- Opening Delimiter -

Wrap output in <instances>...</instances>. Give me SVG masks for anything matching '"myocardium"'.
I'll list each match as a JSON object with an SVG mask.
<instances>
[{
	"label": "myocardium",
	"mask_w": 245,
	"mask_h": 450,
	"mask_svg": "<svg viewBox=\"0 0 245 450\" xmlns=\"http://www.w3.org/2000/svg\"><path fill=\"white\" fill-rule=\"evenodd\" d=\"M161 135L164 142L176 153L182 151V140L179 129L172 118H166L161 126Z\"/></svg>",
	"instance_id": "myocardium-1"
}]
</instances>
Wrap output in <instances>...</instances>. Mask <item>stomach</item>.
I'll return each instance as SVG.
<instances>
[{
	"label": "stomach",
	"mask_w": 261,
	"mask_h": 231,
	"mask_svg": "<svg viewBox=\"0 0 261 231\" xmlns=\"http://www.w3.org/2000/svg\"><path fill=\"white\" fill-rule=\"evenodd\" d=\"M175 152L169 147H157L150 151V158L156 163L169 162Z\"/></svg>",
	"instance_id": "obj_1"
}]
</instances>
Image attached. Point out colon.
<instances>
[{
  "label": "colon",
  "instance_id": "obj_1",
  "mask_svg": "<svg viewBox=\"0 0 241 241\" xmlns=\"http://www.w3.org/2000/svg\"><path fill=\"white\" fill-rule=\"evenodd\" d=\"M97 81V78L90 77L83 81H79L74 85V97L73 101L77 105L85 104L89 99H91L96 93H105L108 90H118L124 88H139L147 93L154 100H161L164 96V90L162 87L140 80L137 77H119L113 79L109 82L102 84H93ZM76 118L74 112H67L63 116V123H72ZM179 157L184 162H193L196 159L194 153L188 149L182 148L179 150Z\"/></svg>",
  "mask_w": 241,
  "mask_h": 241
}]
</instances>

- Closing Delimiter -

> _Task instructions_: Exact reproduction of the entire listing is required.

> _Answer to the problem_:
Wrap output in <instances>...</instances>. Give me SVG masks for anything matching '"myocardium"'.
I'll list each match as a JSON object with an SVG mask.
<instances>
[{
	"label": "myocardium",
	"mask_w": 245,
	"mask_h": 450,
	"mask_svg": "<svg viewBox=\"0 0 245 450\" xmlns=\"http://www.w3.org/2000/svg\"><path fill=\"white\" fill-rule=\"evenodd\" d=\"M161 135L164 142L176 153L182 151V140L179 129L172 118H166L161 126Z\"/></svg>",
	"instance_id": "myocardium-1"
}]
</instances>
Wrap output in <instances>...</instances>. Mask <item>stomach</item>.
I'll return each instance as SVG.
<instances>
[{
	"label": "stomach",
	"mask_w": 261,
	"mask_h": 231,
	"mask_svg": "<svg viewBox=\"0 0 261 231\" xmlns=\"http://www.w3.org/2000/svg\"><path fill=\"white\" fill-rule=\"evenodd\" d=\"M175 152L169 147H157L150 151V158L156 163L169 162Z\"/></svg>",
	"instance_id": "obj_1"
}]
</instances>
Image attached. Point out colon.
<instances>
[{
  "label": "colon",
  "instance_id": "obj_1",
  "mask_svg": "<svg viewBox=\"0 0 241 241\" xmlns=\"http://www.w3.org/2000/svg\"><path fill=\"white\" fill-rule=\"evenodd\" d=\"M97 81V78L90 77L83 81H79L74 85V97L73 101L77 105L85 104L89 99H91L96 93H105L108 90H118L124 88H139L147 93L154 100H161L164 96V90L162 87L140 80L137 77H119L113 79L109 82L102 84H93ZM76 118L74 112H67L63 116V123H72ZM179 157L184 162H193L196 159L194 153L188 149L182 148L179 150Z\"/></svg>",
  "mask_w": 241,
  "mask_h": 241
}]
</instances>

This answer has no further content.